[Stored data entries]
= = =
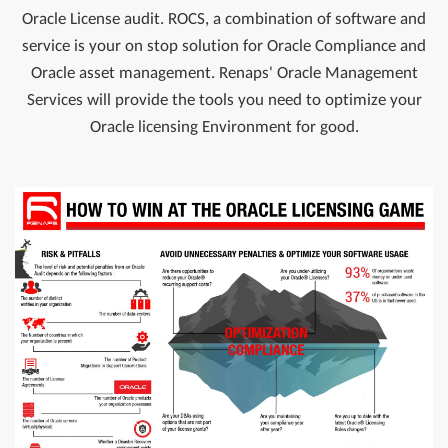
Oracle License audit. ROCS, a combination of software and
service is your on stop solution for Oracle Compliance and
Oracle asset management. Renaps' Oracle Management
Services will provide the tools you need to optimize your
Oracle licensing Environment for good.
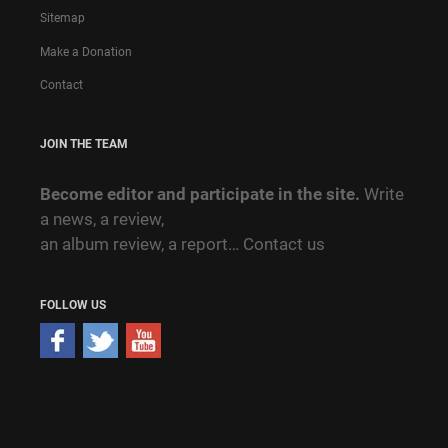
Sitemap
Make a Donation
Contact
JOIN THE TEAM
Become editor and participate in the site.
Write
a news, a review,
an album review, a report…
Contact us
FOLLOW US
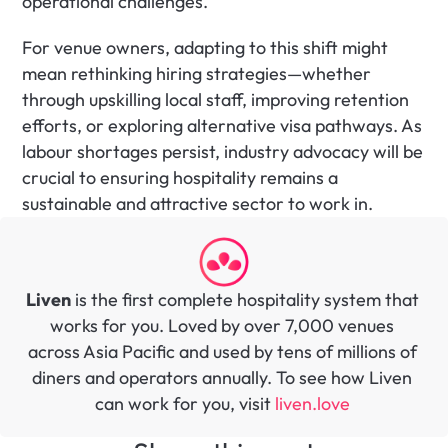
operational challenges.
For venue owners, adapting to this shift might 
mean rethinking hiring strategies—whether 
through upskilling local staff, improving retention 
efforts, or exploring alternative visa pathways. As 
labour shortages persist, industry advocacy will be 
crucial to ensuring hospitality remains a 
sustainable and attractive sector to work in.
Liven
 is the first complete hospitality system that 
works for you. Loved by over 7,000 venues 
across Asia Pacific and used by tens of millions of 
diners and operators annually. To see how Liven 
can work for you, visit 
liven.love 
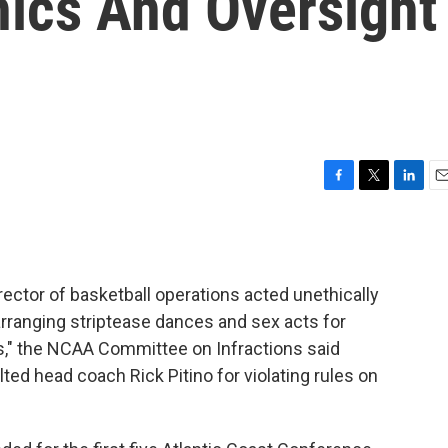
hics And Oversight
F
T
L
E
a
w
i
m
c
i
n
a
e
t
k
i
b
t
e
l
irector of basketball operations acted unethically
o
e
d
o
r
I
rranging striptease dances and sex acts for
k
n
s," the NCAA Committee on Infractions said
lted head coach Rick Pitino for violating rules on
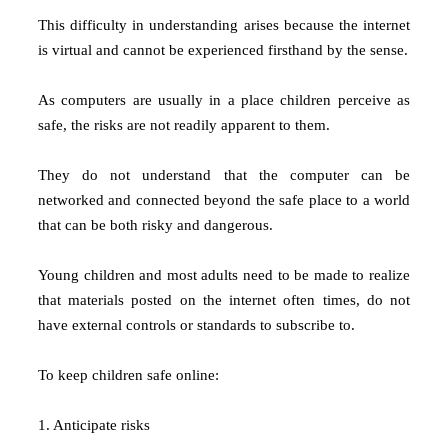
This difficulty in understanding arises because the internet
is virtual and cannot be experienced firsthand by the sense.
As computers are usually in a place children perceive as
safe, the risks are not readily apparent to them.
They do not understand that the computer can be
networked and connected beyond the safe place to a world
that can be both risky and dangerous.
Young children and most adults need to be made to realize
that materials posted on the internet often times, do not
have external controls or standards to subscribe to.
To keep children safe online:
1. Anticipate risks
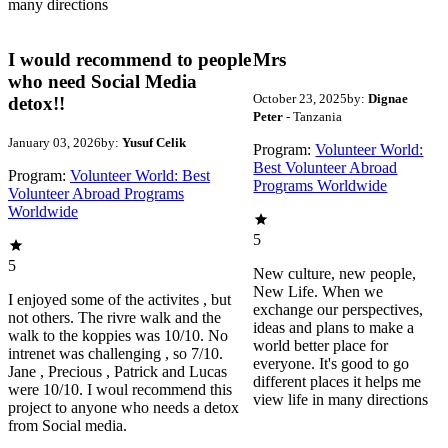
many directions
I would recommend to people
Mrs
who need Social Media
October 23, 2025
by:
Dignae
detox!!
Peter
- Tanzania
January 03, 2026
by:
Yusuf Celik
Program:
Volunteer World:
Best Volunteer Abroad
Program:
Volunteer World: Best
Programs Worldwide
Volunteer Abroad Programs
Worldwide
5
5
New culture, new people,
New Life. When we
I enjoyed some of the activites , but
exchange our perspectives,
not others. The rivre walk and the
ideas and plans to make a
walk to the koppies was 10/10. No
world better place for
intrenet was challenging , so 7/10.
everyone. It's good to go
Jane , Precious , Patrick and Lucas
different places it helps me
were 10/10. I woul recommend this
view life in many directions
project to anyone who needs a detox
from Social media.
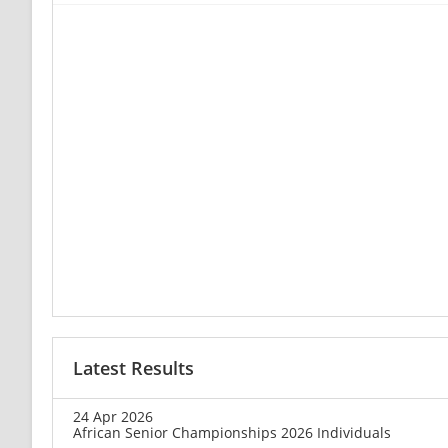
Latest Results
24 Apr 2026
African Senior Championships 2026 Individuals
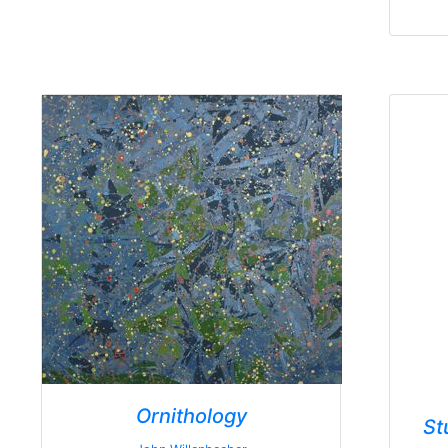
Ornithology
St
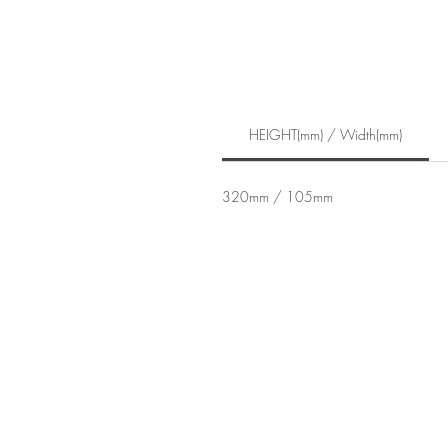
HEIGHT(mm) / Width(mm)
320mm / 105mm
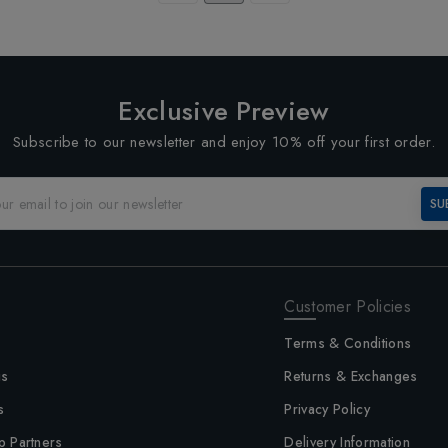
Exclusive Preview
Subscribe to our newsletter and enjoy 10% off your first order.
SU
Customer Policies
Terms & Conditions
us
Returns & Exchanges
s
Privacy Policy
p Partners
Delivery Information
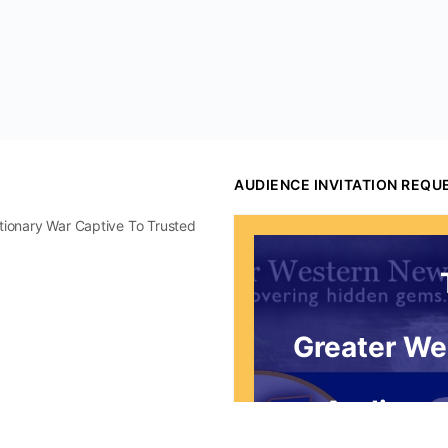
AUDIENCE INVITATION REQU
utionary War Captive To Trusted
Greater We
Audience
= = =
■ **Problem requirements**:
Check every line above for the string "Abroad", and copy the ones that have it.

■ **Written response**:
Best Volunteer Abroad
Volunteer Abroad Programs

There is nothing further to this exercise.